Posts Tagged ‘Atul Gawande’

The real surprise – to me, at least – came more than halfway through Dr. Atul Gawande’s keynote address at the opening session of the American Society of Anesthesiologists’ annual meeting in Boston.

Much of his talk on October 21 celebrated the virtues of checklists and teamwork, topics that have turned into best-selling books for the well-known surgeon and professor of public health. “We are trained, hired, and rewarded to be cowboys, but it’s pit crews we need,” he said.

Then Dr. Gawande posed this question to the packed room: “What are the outcomes that matter?”

He answered his own question somberly. “The most unsafe operation is the operation that shouldn’t be done,” Dr. Gawande said. “Does the operation serve the patient’s goals or not?”

“We’ve all been there,” he continued. “Taking people to the operating room and wondering what we’re doing.”

Those are comments I’ve heard from anesthesiologists many times before, but I never thought I’d hear them from a surgeon.

Flogging the dead

For any of us who practice anesthesiology in a major hospital – doing cardiac, thoracic, or liver cases, for instance – there are days when all our efforts are spent on behalf of a patient whose health is unsalvageable. “Flogging the dead” is a phrase sometimes used to describe prolonged and futile care in the operating room or ICU.

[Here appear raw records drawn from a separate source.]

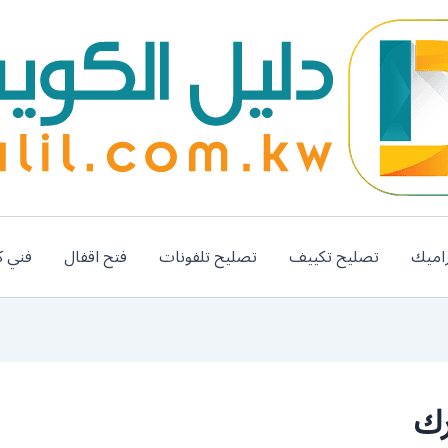
اميك
تصليح تكييف
تصليح تلفونات
فتح اقفال
فني ك
رك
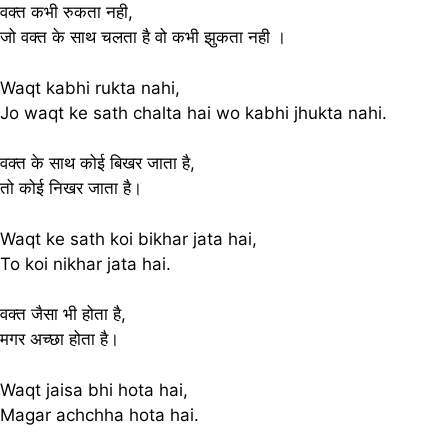
वक्त कभी रुकता नही,
जो वक्त के साथ चलता है वो कभी झुकता नही ।
Waqt kabhi rukta nahi,
Jo waqt ke sath chalta hai wo kabhi jhukta nahi.
वक्त के साथ कोई बिखर जाता है,
तो कोई निखर जाता है।
Waqt ke sath koi bikhar jata hai,
To koi nikhar jata hai.
वक्त जैसा भी होता है,
मगर अच्छा होता है।
Waqt jaisa bhi hota hai,
Magar achchha hota hai.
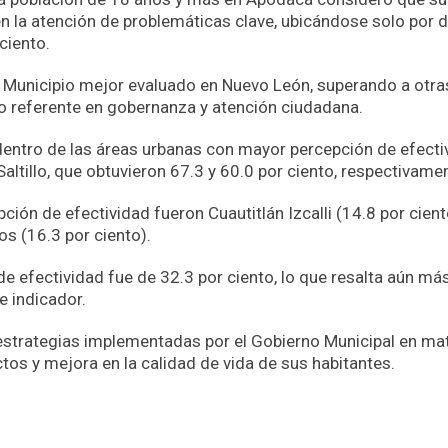
n la atención de problemáticas clave, ubicándose solo por 
ciento.
Municipio mejor evaluado en Nuevo León, superando a otra
 referente en gobernanza y atención ciudadana.
dentro de las áreas urbanas con mayor percepción de efecti
ltillo, que obtuvieron 67.3 y 60.0 por ciento, respectivame
ión de efectividad fueron Cuautitlán Izcalli (14.8 por cient
s (16.3 por ciento).
de efectividad fue de 32.3 por ciento, lo que resalta aún más
e indicador.
 estrategias implementadas por el Gobierno Municipal en ma
tos y mejora en la calidad de vida de sus habitantes.
p
nger
re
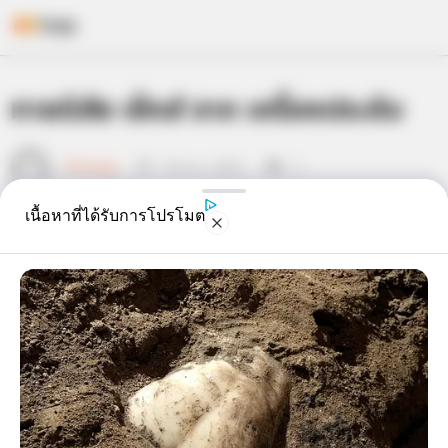
Skip
ทายนิสัย เซ็กส์ จาก เครื่องประดับ
to
content
เจ้าหมอดู
26 พ.ย. 2012
5
เนื้อหาที่ได้รับการโปรโมต
แชร์
ทายนิสัย เซ็กส์ จาก เครื่องประดับ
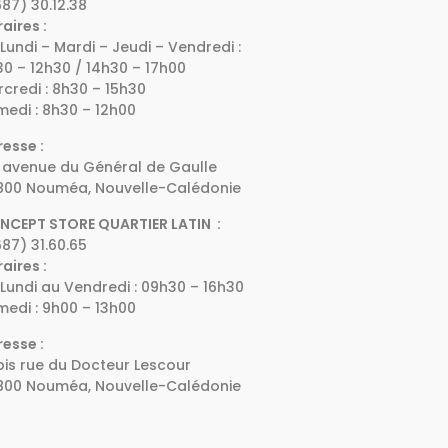
87) 30.12.38
aires :
Lundi – Mardi – Jeudi – Vendredi :
0 – 12h30 / 14h30 – 17h00
credi : 8h30 – 15h30
edi : 8h30 – 12h00
esse :
 avenue du Général de Gaulle
800 Nouméa, Nouvelle-Calédonie
NCEPT STORE QUARTIER LATIN :
87) 31.60.65
aires :
Lundi au Vendredi : 09h30 – 16h30
edi : 9h00 – 13h00
esse :
bis rue du Docteur Lescour
800 Nouméa, Nouvelle-Calédonie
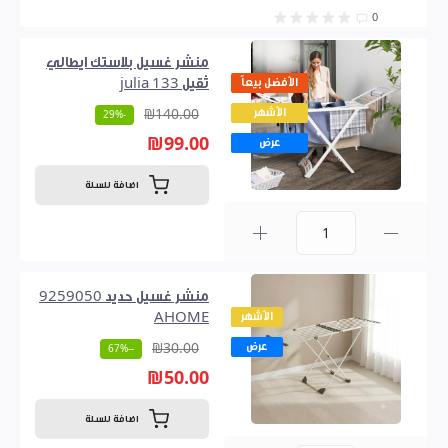
0
منشر غسيل بلاستك ايطالي
الأفضل بيعاً
ثقيل 133 julia
الأشهر
₪140.00
-29%
₪99.00
عرض
اضافة للسلة
0
منشر غسيل حديد 9259050
الأشهر
AHOME
عرض
₪30.00
--67%
₪50.00
اضافة للسلة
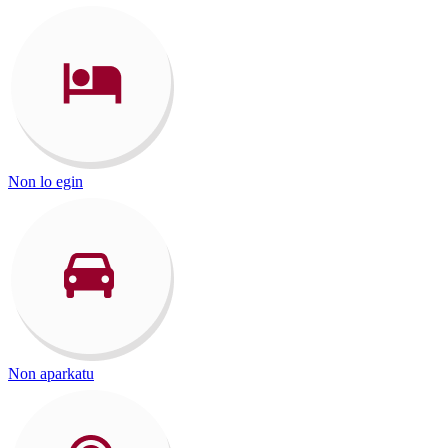
Non lo egin
Non aparkatu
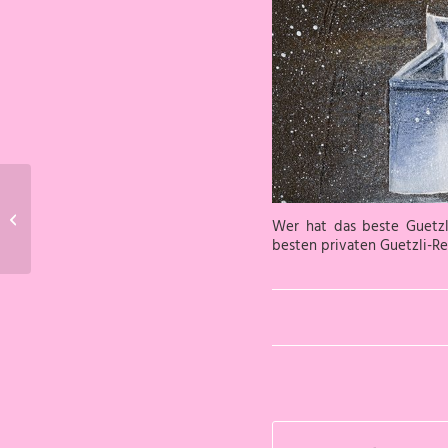
Leutwyler-Beck gewinnt
Wer hat das beste Guetzli
wieder drei Medaillen
besten privaten Guetzli-R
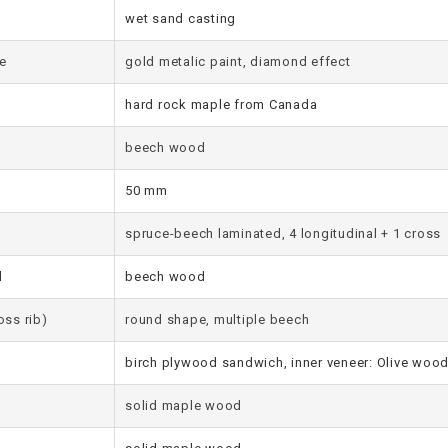
wet sand casting
e
gold metalic paint, diamond effect
hard rock maple from Canada
beech wood
50 mm
spruce-beech laminated, 4 longitudinal + 1 cross
l
beech wood
oss rib)
round shape, multiple beech
birch plywood sandwich, inner veneer: Olive woo
solid maple wood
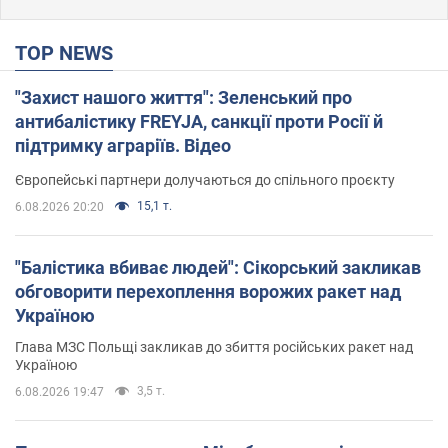
TOP NEWS
"Захист нашого життя": Зеленський про
антибалістику FREYJA, санкції проти Росії й
підтримку аграріїв. Відео
Європейські партнери долучаються до спільного проєкту
15,1 т.
6.08.2026 20:20
"Балістика вбиває людей": Сікорський закликав
обговорити перехоплення ворожих ракет над
Україною
Глава МЗС Польщі закликав до збиття російських ракет над
Україною
3,5 т.
6.08.2026 19:47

Sometimes aggressive interventions are driven by a family that wants “everything” done, because in their innocence the family members have no idea how terrible and dehumanizing the process of postponing death can be.

In other circumstances, however, the decision of whether to do surgery is driven by the mission and the financial motivation of the health system to provide care. If care doesn’t occur, if the surgery isn’t done, no one gets paid.